La parola dell'autore

Ormai anziano, devo confessare che ho vissuta una differenza con alcuni miei compagni di infanzia: ho avuto la grazia di trovare chi credeva in me, mentre crescendo ho constatato che non c’era nessuno che credeva nei miei amici.
Ciascuno di noi ha bisogno di qualcuno che creda in lui: all’inizio i genitori e quanto ci sono vicini, poi chi decide di vivere assieme a noi, e dopo ancora i nostri figli... Avere qualcuno che crede in noi è decisivo affinché possiamo a nostra volta credere negli altri, è determinante per riuscire a trovare senso nella vita. Un uomo, una donna cui nessuno abbia mai dato fiducia finisce per non credere neppure più in se stesso e la sua umanizzazione resta così precaria e gravemente minacciata. Quante volte ho sentito persone che si riscattano da un passato disperato, da un cammino delittuoso, confessare: «Sarò grato fino alla fine dei miei giorni a X perché ha creduto in me!».

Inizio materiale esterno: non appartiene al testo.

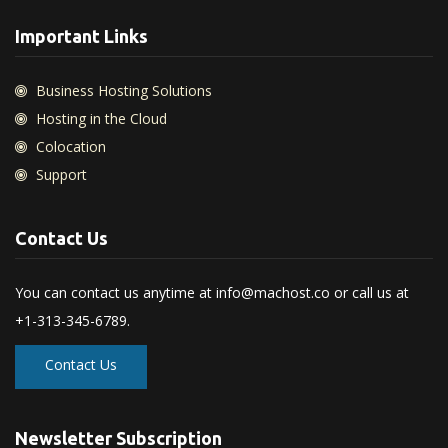
Important Links
Business Hosting Solutions
Hosting in the Cloud
Colocation
Support
Contact Us
You can contact us anytime at
info@machost.co
or call us at
+1-313-345-6789.
Contact Us
Newsletter Subscription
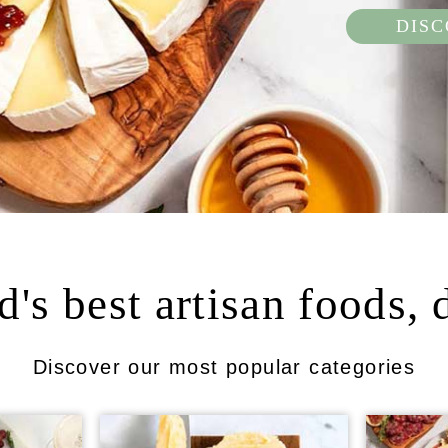
DIS
's best artisan foods, 
Discover our most popular categories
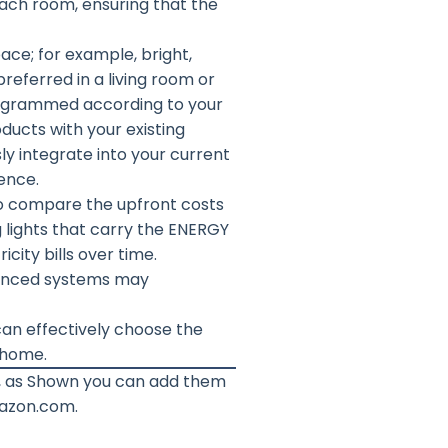
each room, ensuring that the
ace; for example, bright,
preferred in a living room or
rogrammed according to your
oducts with your existing
ly integrate into your current
ence.
l to compare the upfront costs
g lights that carry the ENERGY
city bills over time.
dvanced systems may
can effectively choose the
r home.
t, as Shown you can add them
mazon.com.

(…) Vivere è duro, e occorre imparare a vivere come si impara un mestiere. Occorre soprattutto esercitare la “pazienza”, accettare la fatica come il prezzo di tutto ciò che si acquisisce in umanità, non aver paura di vivere l’amore anche quando presenta la faccia del sacrificio per l’altro… Sì, per amore ci si può sempre curvare, sapendo che comunque la vita ci curva e che ognuno se ne va portando con sé un segreto: come ha potuto trovare senso nella propria esistenza.

Biografia

Enzo Bianchi nasce a Castel Boglione, in provincia di Asti, il 3 marzo 1943. Dopo gli studi alla facoltà di Economia e Commercio dell’Università di Torino, nel 1965 si reca a Bose, una frazione abbandonata del comune di Magnano sulla Serra di Ivrea, con l’intenzione di dare inizio a una comunità monastica. Raggiunto nel 1968 dai primi fratelli e sorelle, scrive la regola della comunità. È stato priore dalla fondazione del monastero sino al 25 gennaio 2017: gli è succeduto Luciano Manicardi, poi sostituito, nel gennaio 2022, da Sabino Chialà.
E’ membro dell’Académie Internationale des Sciences Religieuses (Bruxelles) e dell’International Council of Christians and Jews (Londra).

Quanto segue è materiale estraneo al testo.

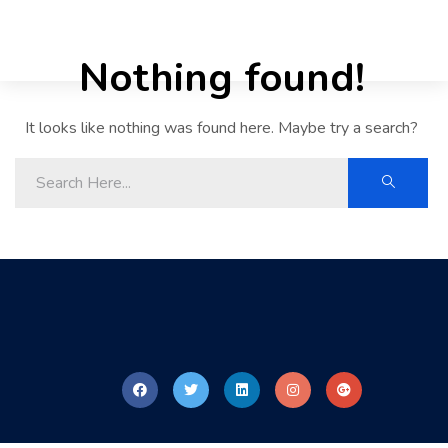
Nothing found!
It looks like nothing was found here. Maybe try a search?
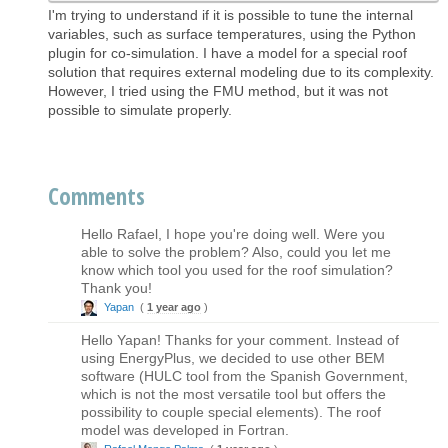
I'm trying to understand if it is possible to tune the internal
variables, such as surface temperatures, using the Python
plugin for co-simulation. I have a model for a special roof
solution that requires external modeling due to its complexity.
However, I tried using the FMU method, but it was not
possible to simulate properly.
Comments
Hello Rafael, I hope you're doing well. Were you
able to solve the problem? Also, could you let me
know which tool you used for the roof simulation?
Thank you!
Yapan
(
1 year ago
)
Hello Yapan! Thanks for your comment. Instead of
using EnergyPlus, we decided to use other BEM
software (HULC tool from the Spanish Government,
which is not the most versatile tool but offers the
possibility to couple special elements). The roof
model was developed in Fortran.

Fin dall’inizio della sua esperienza monastica, Enzo Bianchi ha coniugato la vita di preghiera e di lavoro in monastero con un’intensa attività di predicazione e di studio e ricerca biblico-teologica che l’ha portato a tenere lezioni, conferenze e corsi in Italia e all’estero (Canada, Giappone, Indonesia, Hong Kong, Bangladesh, Repubblica Democratica del Congo ex-Zaire, Ruanda, Burundi, Etiopia, Algeria, Egitto, Libano, Israele, Portogallo, Spagna, Francia, Belgio, Paesi Bassi, Svizzera, Germania, Ungheria, Romania, Grecia, Turchia), e a pubblicare un consistente numero di libri e di articoli su riviste specializzate, italiane ed estere (Collectanea Cisterciensia, Vie consacrée, La Vie Spirituelle, Cistercium, American Benedictine Review).

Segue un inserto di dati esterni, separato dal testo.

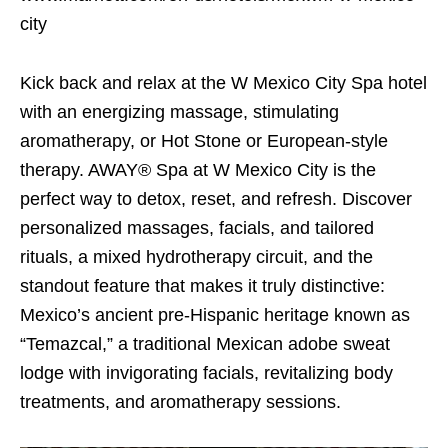
city
Kick back and relax at the W Mexico City Spa hotel
with an energizing massage, stimulating
aromatherapy, or Hot Stone or European-style
therapy. AWAY® Spa at W Mexico City is the
perfect way to detox, reset, and refresh. Discover
personalized massages, facials, and tailored
rituals, a mixed hydrotherapy circuit, and the
standout feature that makes it truly distinctive:
Mexico’s ancient pre-Hispanic heritage known as
“Temazcal,” a traditional Mexican adobe sweat
lodge with invigorating facials, revitalizing body
treatments, and aromatherapy sessions.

E’ opinionista e recensore per i quotidiani La Stampa e Avvenire, membro del comitato scientifico del mensile Luoghi dell’infinito, titolare di una rubrica fissa su Famiglia Cristiana, collaboratore e consulente per il programma “Uomini e profeti” di Radiotre. Fa inoltre parte della redazione della rivista teologica internazionale “Concilium” e della redazione della rivista biblica “Parola Spirito e Vita”, di cui è stato direttore fino al 2005.
Nel 2009 ha ricevuto il “Premio Cesare Pavese” e il “Premio Cesare Angelini” per il libro “Il pane di ieri”.
Ha partecipato come “esperto” nominato da Benedetto XVI ai Sinodi dei vescovi sulla “Parola di Dio” (ottobre 2008) e sulla “Nuova evangelizzazione per la trasmissione della fede cristiana” (ottobre 2012).
Il 22 luglio 2014 papa Francesco lo ha nominato Consultore del Pontificio Consiglio per la Promozione dell’Unità dei Cristiani.